Saved entries
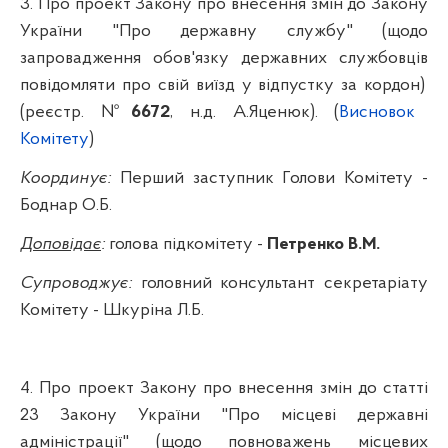
3. Про п
роект
Закону про внесення змін до Закону
України "Про державну службу" (щодо
запровадження обов'язку державних с
лужбовців
повідомляти
про
свій
виїзд
у
відпустку
за кордон)
(реєстр. №
6672
,
н.д
. А.
Яценюк
).
(
Висновок
Комітету
)
Координує:
Перший
заступник Голови Комітету -
Боднар О.Б.
Доповідає
:
голова підкомітету -
Петренко В.М.
Супроводжує:
головний консультант секретаріату
Комітету -
Шкуріна
Л.Б.
4. Про проект Закону про внесення змін до статті
23 Закону України "Про місцеві державні
адміністрації" (щодо повноважень місцевих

▸ **Problem to work on**
Return each line from the data where the string "Закону" can be found.

▸ **Output for this task**
Закону про внесення змін до Закону
4. Про проект Закону про внесення змін до статті
23 Закону України "Про місцеві державні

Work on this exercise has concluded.